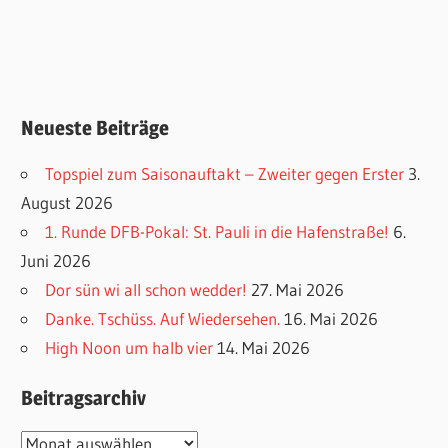
Neueste Beiträge
Topspiel zum Saisonauftakt – Zweiter gegen Erster
3.
August 2026
1. Runde DFB-Pokal: St. Pauli in die Hafenstraße!
6.
Juni 2026
Dor sün wi all schon wedder!
27. Mai 2026
Danke. Tschüss. Auf Wiedersehen.
16. Mai 2026
High Noon um halb vier
14. Mai 2026
Beitragsarchiv
Beitragsarchiv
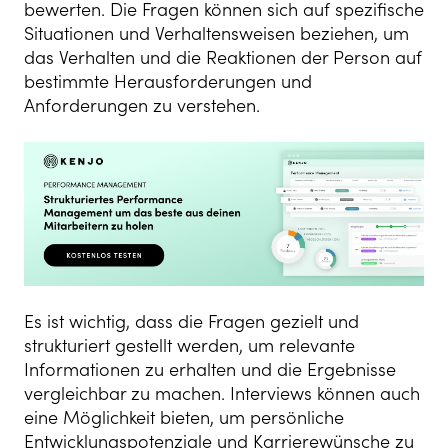
bewerten. Die Fragen können sich auf spezifische
Situationen und Verhaltensweisen beziehen, um
das Verhalten und die Reaktionen der Person auf
bestimmte Herausforderungen und
Anforderungen zu verstehen.
Es ist wichtig, dass die Fragen gezielt und
strukturiert gestellt werden, um relevante
Informationen zu erhalten und die Ergebnisse
vergleichbar zu machen. Interviews können auch
eine Möglichkeit bieten, um persönliche
Entwicklungspotenziale und Karrierewünsche zu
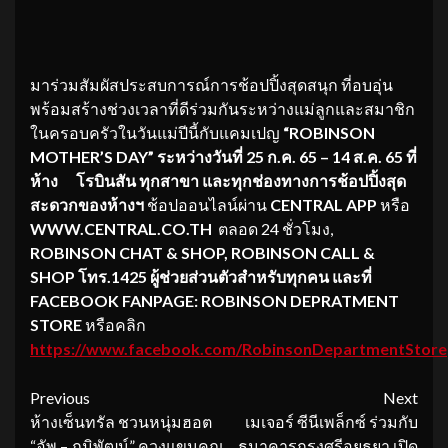
มาร่วมสัมผัสประสบการณ์การช้อปปิ้งสุดสนุก ที่อบอุ่น
พร้อมสร้างช่วงเวลาที่ดีร่วมกันระหว่างแม่ลูกและสมาชิก
ในครอบครัวในวันแม่ปีนี้กับแคมเปญ
“ROBINSON
MOTHER’S DAY”
ระหว่างวันที่
25 ก.ค. 65 – 14 ส.ค. 65
ที่
ห้าง โรบินสัน ทุกสาขา
และทุกช่องทางการช้อปปิ้งสุด
สะดวกของห้างฯ
ช้อปออนไลน์ผ่าน
CENTRAL APP
หรือ
WWW.CENTRAL.CO.TH
ตลอด 24 ชั่วโมง,
ROBINSON CHAT & SHOP, ROBINSON CALL &
SHOP โทร.1425 ผู้ช่วยส่วนตัวสำหรับทุกคน และที่
FACEBOOK FANPAGE: ROBINSON DEPRATMENT
STORE
หรือคลิก
https://www.facebook.com/RobinsonDepartmentStore
Continue
Previous
Next
ห้างเซ็นทรัล ชวนหนุ่มฮอต
เมเจอร์ ซีนีเพล็กซ์ ร่วมกับ
Reading
“อัพ – ภูมิพัฒน์” ควงแขนคุณ
ธนาคารกรุงศรีอยุธยา เปิด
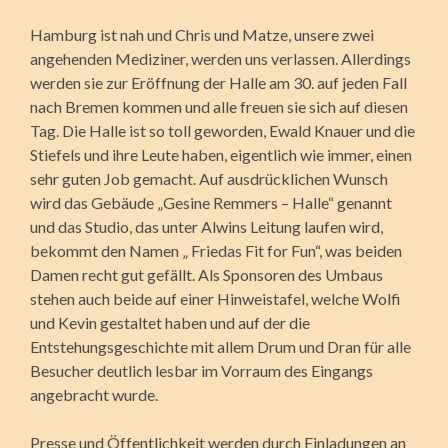
Hamburg ist nah und Chris und Matze, unsere zwei
angehenden Mediziner, werden uns verlassen. Allerdings
werden sie zur Eröffnung der Halle am 30. auf jeden Fall
nach Bremen kommen und alle freuen sie sich auf diesen
Tag. Die Halle ist so toll geworden, Ewald Knauer und die
Stiefels und ihre Leute haben, eigentlich wie immer, einen
sehr guten Job gemacht. Auf ausdrücklichen Wunsch
wird das Gebäude „Gesine Remmers – Halle“ genannt
und das Studio, das unter Alwins Leitung laufen wird,
bekommt den Namen „ Friedas Fit for Fun“, was beiden
Damen recht gut gefällt. Als Sponsoren des Umbaus
stehen auch beide auf einer Hinweistafel, welche Wolfi
und Kevin gestaltet haben und auf der die
Entstehungsgeschichte mit allem Drum und Dran für alle
Besucher deutlich lesbar im Vorraum des Eingangs
angebracht wurde.
Presse und Öffentlichkeit werden durch Einladungen an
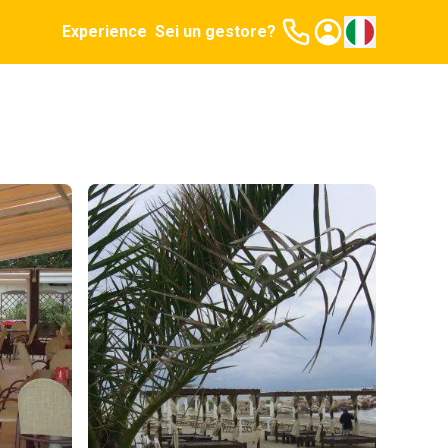
Experience
Sei un gestore?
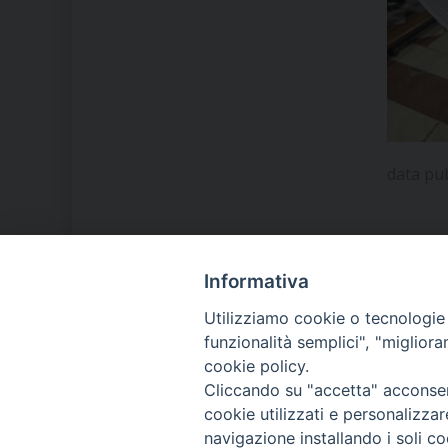
data pu
Informativa
LA NOSTRA DIOCESI
Utilizziamo cookie o tecnologie s
funzionalità semplici", "miglior
cookie policy.
IL VESCOVO MONS. ORAZIO
Cliccando su "accetta" acconsent
FRANCESCO PIAZZA
cookie utilizzati e personalizza
navigazione installando i soli co
MODULISTICA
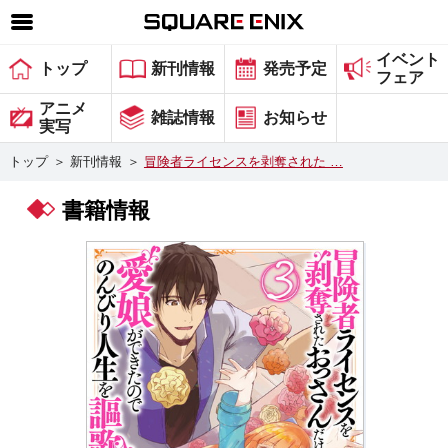
イベント
SQUARE ENIX 公式サイトメニュー
トップ
新刊情報
発売予定
フェア
ゲーム
アニメ
雑誌情報
お知らせ
実写
マガジン＆ブックス
トップ
＞
新刊情報
＞
冒険者ライセンスを剥奪された …
ミュージック
書籍情報
グッズ
ストア
メンバーズ
動画
コラム
会社情報
採用情報
スクウェア・エニックス サイト内検索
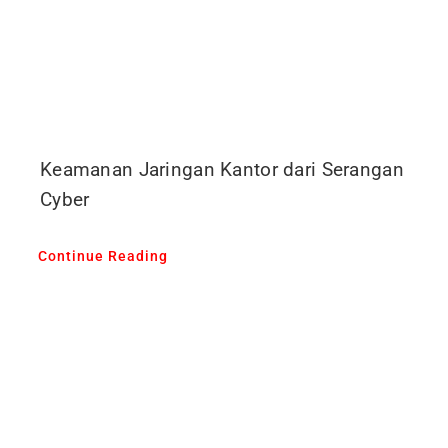
Keamanan Jaringan Kantor dari Serangan
Cyber
Continue Reading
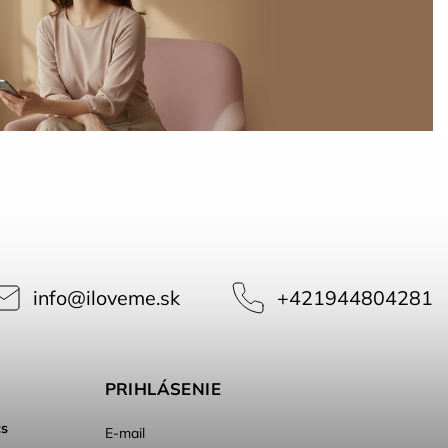
info
@
iloveme.sk
+421944804281
PRIHLÁSENIE
cs
E-mail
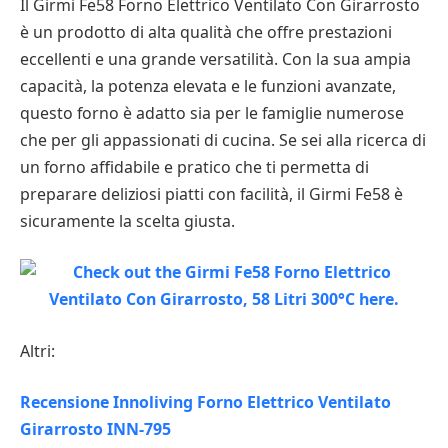
Il Girmi Fe58 Forno Elettrico Ventilato Con Girarrosto
è un prodotto di alta qualità che offre prestazioni
eccellenti e una grande versatilità. Con la sua ampia
capacità, la potenza elevata e le funzioni avanzate,
questo forno è adatto sia per le famiglie numerose
che per gli appassionati di cucina. Se sei alla ricerca di
un forno affidabile e pratico che ti permetta di
preparare deliziosi piatti con facilità, il Girmi Fe58 è
sicuramente la scelta giusta.
Altri:
Recensione Innoliving Forno Elettrico Ventilato
Girarrosto INN-795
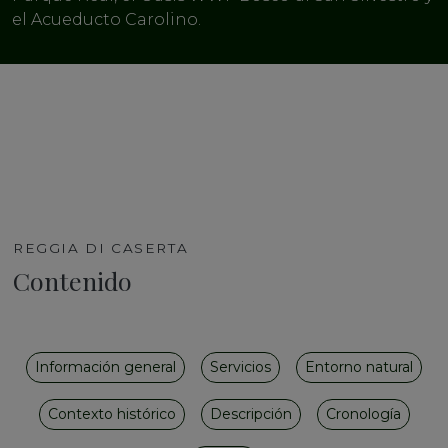
el Acueducto Carolino.
REGGIA DI CASERTA
Contenido
Información general
Servicios
Entorno natural
Contexto histórico
Descripción
Cronología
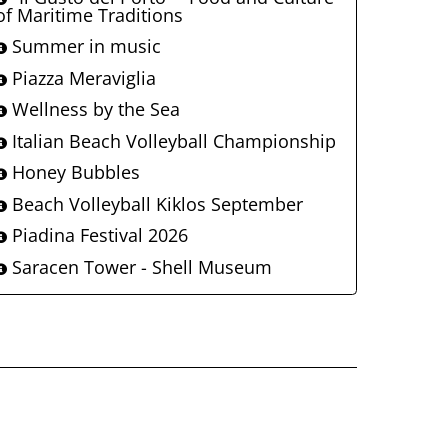
of Maritime Traditions
Summer in music
Piazza Meraviglia
Wellness by the Sea
Italian Beach Volleyball Championship
Honey Bubbles
Beach Volleyball Kiklos September
Piadina Festival 2026
Saracen Tower - Shell Museum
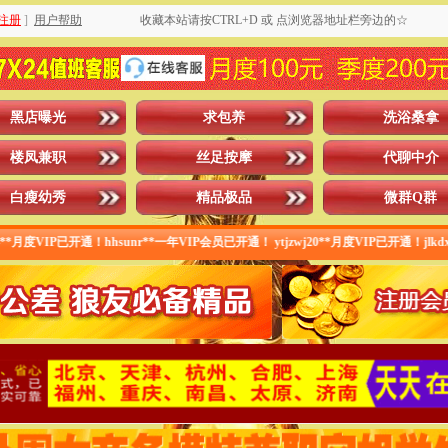
注册
]
用户帮助
收藏本站请按CTRL+D 或 点浏览器地址栏旁边的☆
黑店曝光
求包养
洗浴桑拿
楼凤兼职
丝足按摩
代聊中介
白瘦幼秀
精品极品
微群Q群
通！hhsunr**一年VIP会员已开通！ ytjzwj20**月度VIP已开通！jlkdxyz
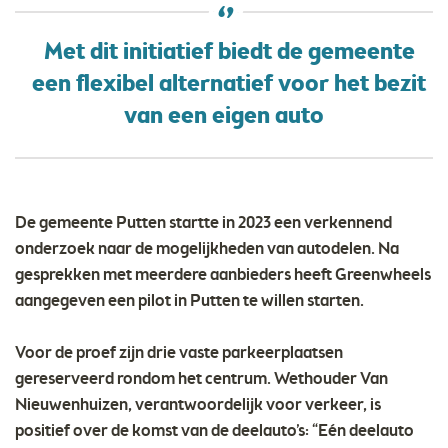
Met dit initiatief biedt de gemeente
een flexibel alternatief voor het bezit
van een eigen auto
De gemeente Putten startte in 2023 een verkennend
onderzoek naar de mogelijkheden van autodelen. Na
gesprekken met meerdere aanbieders heeft Greenwheels
aangegeven een pilot in Putten te willen starten.
Voor de proef zijn drie vaste parkeerplaatsen
gereserveerd rondom het centrum. Wethouder Van
Nieuwenhuizen, verantwoordelijk voor verkeer, is
positief over de komst van de deelauto’s: “Eén deelauto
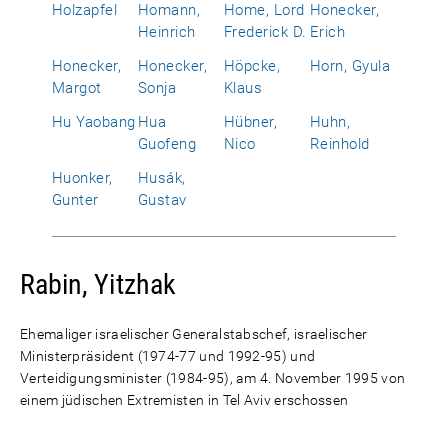
Holzapfel
Homann,
Home, Lord
Honecker,
Heinrich
Frederick D.
Erich
Honecker,
Honecker,
Höpcke,
Horn, Gyula
Margot
Sonja
Klaus
Hu Yaobang
Hua
Hübner,
Huhn,
Guofeng
Nico
Reinhold
Huonker,
Husák,
Gunter
Gustav
Rabin, Yitzhak
Ehemaliger israelischer Generalstabschef, israelischer
Ministerpräsident (1974-77 und 1992-95) und
Verteidigungsminister (1984-95), am 4. November 1995 von
einem jüdischen Extremisten in Tel Aviv erschossen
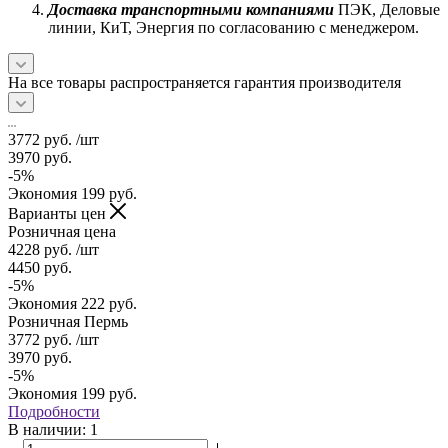
Доставка транспортными компаниями
ПЭК, Деловые
линии, КиТ, Энергия по согласованию с менеджером.
На все товары распространяется гарантия производителя
3772
руб.
/шт
3970
руб.
-
5
%
Экономия
199
руб.
Варианты цен
Розничная цена
4228
руб.
/шт
4450
руб.
-
5
%
Экономия
222
руб.
Розничная Пермь
3772
руб.
/шт
3970
руб.
-
5
%
Экономия
199
руб.
Подробности
В наличии
: 1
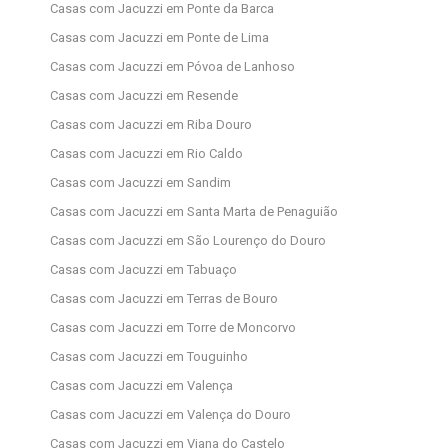
Casas com Jacuzzi em Ponte da Barca
Casas com Jacuzzi em Ponte de Lima
Casas com Jacuzzi em Póvoa de Lanhoso
Casas com Jacuzzi em Resende
Casas com Jacuzzi em Riba Douro
Casas com Jacuzzi em Rio Caldo
Casas com Jacuzzi em Sandim
Casas com Jacuzzi em Santa Marta de Penaguião
Casas com Jacuzzi em São Lourenço do Douro
Casas com Jacuzzi em Tabuaço
Casas com Jacuzzi em Terras de Bouro
Casas com Jacuzzi em Torre de Moncorvo
Casas com Jacuzzi em Touguinho
Casas com Jacuzzi em Valença
Casas com Jacuzzi em Valença do Douro
Casas com Jacuzzi em Viana do Castelo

--- EXERCISE ---
The entries are to be written out in full and exactly, apart from the pictures.

--- ANSWER ---
Neueste Beiträge
Topspiel zum Saisonauftakt – Zweiter gegen Erster
3.
August 2026
1. Runde DFB-Pokal: St. Pauli in die Hafenstraße!
6.
Juni 2026
Dor sün wi all schon wedder!
27. Mai 2026
Danke. Tschüss. Auf Wiedersehen.
16. Mai 2026
High Noon um halb vier
14. Mai 2026
Beitragsarchiv
Beitragsarchiv
bewerten. Die Fragen können sich auf spezifische
Situationen und Verhaltensweisen beziehen, um
das Verhalten und die Reaktionen der Person auf
bestimmte Herausforderungen und
Anforderungen zu verstehen.
Es ist wichtig, dass die Fragen gezielt und
strukturiert gestellt werden, um relevante
Informationen zu erhalten und die Ergebnisse
vergleichbar zu machen. Interviews können auch
eine Möglichkeit bieten, um persönliche
Entwicklungspotenziale und Karrierewünsche zu
มาร่วมสัมผัสประสบการณ์การช้อปปิ้งสุดสนุก ที่อบอุ่น
พร้อมสร้างช่วงเวลาที่ดีร่วมกันระหว่างแม่ลูกและสมาชิก
ในครอบครัวในวันแม่ปีนี้กับแคมเปญ
“ROBINSON
MOTHER’S DAY”
ระหว่างวันที่
25 ก.ค. 65 – 14 ส.ค. 65
ที่
ห้าง โรบินสัน ทุกสาขา
และทุกช่องทางการช้อปปิ้งสุด
สะดวกของห้างฯ
ช้อปออนไลน์ผ่าน
CENTRAL APP
หรือ
WWW.CENTRAL.CO.TH
ตลอด 24 ชั่วโมง,
ROBINSON CHAT & SHOP, ROBINSON CALL &
SHOP โทร.1425 ผู้ช่วยส่วนตัวสำหรับทุกคน และที่
FACEBOOK FANPAGE: ROBINSON DEPRATMENT
STORE
หรือคลิก
https://www.facebook.com/RobinsonDepartmentStore
Continue
Previous
Next
ห้างเซ็นทรัล ชวนหนุ่มฮอต
เมเจอร์ ซีนีเพล็กซ์ ร่วมกับ
Reading
“อัพ – ภูมิพัฒน์” ควงแขนคุณ
ธนาคารกรุงศรีอยุธยา เปิด
Hamburg ist nah und Chris und Matze, unsere zwei
angehenden Mediziner, werden uns verlassen. Allerdings
werden sie zur Eröffnung der Halle am 30. auf jeden Fall
nach Bremen kommen und alle freuen sie sich auf diesen
Tag. Die Halle ist so toll geworden, Ewald Knauer und die
Stiefels und ihre Leute haben, eigentlich wie immer, einen
sehr guten Job gemacht. Auf ausdrücklichen Wunsch
wird das Gebäude „Gesine Remmers – Halle“ genannt
und das Studio, das unter Alwins Leitung laufen wird,
bekommt den Namen „ Friedas Fit for Fun“, was beiden
Damen recht gut gefällt. Als Sponsoren des Umbaus
stehen auch beide auf einer Hinweistafel, welche Wolfi
und Kevin gestaltet haben und auf der die
Entstehungsgeschichte mit allem Drum und Dran für alle
Besucher deutlich lesbar im Vorraum des Eingangs
angebracht wurde.
Presse und Öffentlichkeit werden durch Einladungen an
Experience
Sei un gestore?
data pu
Informativa
LA NOSTRA DIOCESI
Utilizziamo cookie o tecnologie s
funzionalità semplici", "miglior
cookie policy.
IL VESCOVO MONS. ORAZIO
Cliccando su "accetta" acconsent
FRANCESCO PIAZZA
cookie utilizzati e personalizza
navigazione installando i soli co
MODULISTICA
イベント
SQUARE ENIX 公式サイトメニュー
トップ
新刊情報
発売予定
フェア
ゲーム
アニメ
雑誌情報
お知らせ
実写
マガジン＆ブックス
トップ
＞
新刊情報
＞
冒険者ライセンスを剥奪された …
ミュージック
書籍情報
グッズ
ストア
メンバーズ
動画
コラム
会社情報
採用情報
スクウェア・エニックス サイト内検索
Keamanan Jaringan Kantor dari Serangan
Cyber
Continue Reading
info
@
iloveme.sk
+421944804281
PRIHLÁSENIE
cs
E-mail
Il Girmi Fe58 Forno Elettrico Ventilato Con Girarrosto
è un prodotto di alta qualità che offre prestazioni
eccellenti e una grande versatilità. Con la sua ampia
capacità, la potenza elevata e le funzioni avanzate,
questo forno è adatto sia per le famiglie numerose
che per gli appassionati di cucina. Se sei alla ricerca di
un forno affidabile e pratico che ti permetta di
preparare deliziosi piatti con facilità, il Girmi Fe58 è
sicuramente la scelta giusta.
Altri:
Recensione Innoliving Forno Elettrico Ventilato
Girarrosto INN-795
el Acueducto Carolino.
REGGIA DI CASERTA
Contenido
Información general
Servicios
Entorno natural
Contexto histórico
Descripción
Cronología
of Maritime Traditions
Summer in music
Piazza Meraviglia
Wellness by the Sea
Italian Beach Volleyball Championship
Honey Bubbles
Beach Volleyball Kiklos September
Piadina Festival 2026
Saracen Tower - Shell Museum
注册
]
用户帮助
收藏本站请按CTRL+D 或 点浏览器地址栏旁边的☆
黑店曝光
求包养
洗浴桑拿
楼凤兼职
丝足按摩
代聊中介
白瘦幼秀
精品极品
微群Q群
通！hhsunr**一年VIP会员已开通！ ytjzwj20**月度VIP已开通！jlkdxyz
Met dit initiatief biedt de gemeente
een flexibel alternatief voor het bezit
van een eigen auto
De gemeente Putten startte in 2023 een verkennend
onderzoek naar de mogelijkheden van autodelen. Na
gesprekken met meerdere aanbieders heeft Greenwheels
aangegeven een pilot in Putten te willen starten.
Voor de proef zijn drie vaste parkeerplaatsen
gereserveerd rondom het centrum. Wethouder Van
Nieuwenhuizen, verantwoordelijk voor verkeer, is
positief over de komst van de deelauto’s: “Eén deelauto
Holzapfel
Homann,
Home, Lord
Honecker,
Heinrich
Frederick D.
Erich
Honecker,
Honecker,
Höpcke,
Horn, Gyula
Margot
Sonja
Klaus
Hu Yaobang
Hua
Hübner,
Huhn,
Guofeng
Nico
Reinhold
Huonker,
Husák,
Gunter
Gustav
Rabin, Yitzhak
Ehemaliger israelischer Generalstabschef, israelischer
Ministerpräsident (1974-77 und 1992-95) und
Verteidigungsminister (1984-95), am 4. November 1995 von
einem jüdischen Extremisten in Tel Aviv erschossen
Доставка транспортными компаниями
ПЭК, Деловые
линии, КиТ, Энергия по согласованию с менеджером.
На все товары распространяется гарантия производителя
3772
руб.
/шт
3970
руб.
-
5
%
Экономия
199
руб.
Варианты цен
Розничная цена
4228
руб.
/шт
4450
руб.
-
5
%
Экономия
222
руб.
Розничная Пермь
3772
руб.
/шт
3970
руб.
-
5
%
Экономия
199
руб.
Подробности
В наличии
: 1
Casas com Jacuzzi em Ponte da Barca
Casas com Jacuzzi em Ponte de Lima
Casas com Jacuzzi em Póvoa de Lanhoso
Casas com Jacuzzi em Resende
Casas com Jacuzzi em Riba Douro
Casas com Jacuzzi em Rio Caldo
Casas com Jacuzzi em Sandim
Casas com Jacuzzi em Santa Marta de Penaguião
Casas com Jacuzzi em São Lourenço do Douro
Casas com Jacuzzi em Tabuaço
Casas com Jacuzzi em Terras de Bouro
Casas com Jacuzzi em Torre de Moncorvo
Casas com Jacuzzi em Touguinho
Casas com Jacuzzi em Valença
Casas com Jacuzzi em Valença do Douro
Casas com Jacuzzi em Viana do Castelo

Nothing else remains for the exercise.